TopBanana9000
TopBanana9000

Reputation: 898

RabbitMQ, REST API, Docker, and Kubernete Best Practice Question

This is a high level question that I am asking for something I am currently architecting and cannot seem to find the exact answer I am looking for.

Scenario: I have a .Net Core REST API that will be receiving requests from an external application. These requests will be getting pushed into a RabbitMQ instance. These notifications will be thrown to an exchange, then fanned out to multiple queues for multiple consumers.

There is one consumer that I will be responsible for and I am looking for advice on best practices. Ultimately, there will be a REST API that will eventually need to react to these messages being pushed into the queue. This REST API in question is a containerized (Docker) app running on a Kubernetes cluster. It will be receiving a lot of request traffic outside of these notifications (queue messages), making SQL calls, etc.

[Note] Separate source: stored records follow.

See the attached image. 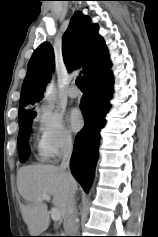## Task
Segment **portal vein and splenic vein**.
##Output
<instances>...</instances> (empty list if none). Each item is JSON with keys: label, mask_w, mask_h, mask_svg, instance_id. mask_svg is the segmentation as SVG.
Masks as SVG:
<instances>
[{"label": "portal vein and splenic vein", "mask_w": 158, "mask_h": 237, "mask_svg": "<svg viewBox=\"0 0 158 237\" xmlns=\"http://www.w3.org/2000/svg\"><path fill=\"white\" fill-rule=\"evenodd\" d=\"M42 200L50 201L51 197L47 194H43L37 198V201L40 202ZM51 218L54 221H59L61 219V214L58 209L52 208L51 210Z\"/></svg>", "instance_id": "portal-vein-and-splenic-vein-1"}]
</instances>
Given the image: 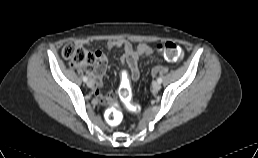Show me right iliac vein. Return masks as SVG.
<instances>
[{"instance_id":"right-iliac-vein-1","label":"right iliac vein","mask_w":258,"mask_h":158,"mask_svg":"<svg viewBox=\"0 0 258 158\" xmlns=\"http://www.w3.org/2000/svg\"><path fill=\"white\" fill-rule=\"evenodd\" d=\"M87 86L90 88L93 87L94 86L93 81L92 80L87 81Z\"/></svg>"}]
</instances>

My question is, should I have an external microservice (hosted service/background service) that subscribes to this queue with the intent of calling into said REST API. Kind of like a traffic cop; routing messages to the appropriate API method based on certain data points.

Or

Would it be OK to put this consumer directly into the high-traffic REST API in question?

Any advice around this? Thanks in advance!

Upvotes: 1

Views: 404

Answers (1)

Rico
Rico

Reputation: 61571

There is no right or wrong. This is the whole dilemma around monolith-microservices and synchronous-asynchronous.

If you are looking at going with microservices and more asynchronous, you can start with these questions:

  • Do you want your system into different codebases?
  • Do you want to divide responsibilities among different teams?
  • Do you want to use different languages/projects for the different components?
  • Do you want some components of the system to respond faster to the user?
  • Can your app be ok with the fact that one decoupled component may fail completely?

should I have an external microservice (hosted service/background service) that subscribes to this queue with the intent of calling into said REST API. Kind of like a traffic cop; routing messages to the appropriate API method based on certain data points.

Yes, if you are thinking more on the microservices route and the answer is 'yes' for most of the above questions (and even more microservices related questions not mentioned).


If you are thinking more about the monolith route:

  • Are you ok with the same code base shared across the different teams?
  • Are you ok with a more unified programming language?
  • Do you want to have a monorepo? (although you can do micro-services with monorepos)
  • Is the codebase going to be mainly be worked on by a few people who know it really well?
  • Is it easy to provide redundancy within the app? i.e If one component fails the application doesn't crash.

Would it be OK to put this consumer directly into the high-traffic REST API in question?

Yes, if your code can handle it and you are more in line with 'yes' on the answers above.